Assigned task:
Return every entry exactly, except for any pictures.

#### Data for this task

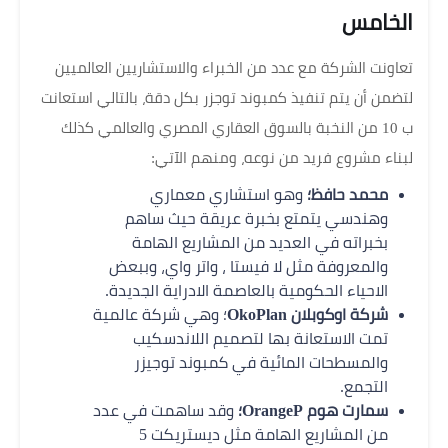
الخامس
تعاونت الشركة مع عدد من الخبراء والاستشاريين العالميين
لتضمن أن يتم تنفيذ كمبوند توجزر بكل دقة، بالتالي استعانت
ب 10 من النخبة بالسوق العقاري المصري والعالمي كذلك
لبناء مشروع فريد من نوعه، ومنهم الآتي:
محمد حافظ؛
وهو استشاري معماري
وهندسي يتمتع بخبرة عريقة حيث ساهم
بخبراته في العديد من المشاريع الهامة
والمعروفة مثل لا فيستا ، واتر واي، وببعض
الاحياء الحكومية بالعاصمة الادراية الجديدة.
شركة اوكوبلان OkoPlan
؛ وهي شركة عالمية
تمت الاستعانة بها لتصميم اللاندسكيب
والمسطحات المائية في كمبوند توجيزر
التجمع.
سمارت هوم OrangeP؛
وقد ساهمت في عدد
من المشاريع الهامة مثل ديستريكت 5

########

Response to the task:
الخامس
تعاونت الشركة مع عدد من الخبراء والاستشاريين العالميين
لتضمن أن يتم تنفيذ كمبوند توجزر بكل دقة، بالتالي استعانت
ب 10 من النخبة بالسوق العقاري المصري والعالمي كذلك
لبناء مشروع فريد من نوعه، ومنهم الآتي:
محمد حافظ؛
وهو استشاري معماري
وهندسي يتمتع بخبرة عريقة حيث ساهم
بخبراته في العديد من المشاريع الهامة
والمعروفة مثل لا فيستا ، واتر واي، وببعض
الاحياء الحكومية بالعاصمة الادراية الجديدة.
شركة اوكوبلان OkoPlan
؛ وهي شركة عالمية
تمت الاستعانة بها لتصميم اللاندسكيب
والمسطحات المائية في كمبوند توجيزر
التجمع.
سمارت هوم OrangeP؛
وقد ساهمت في عدد
من المشاريع الهامة مثل ديستريكت 5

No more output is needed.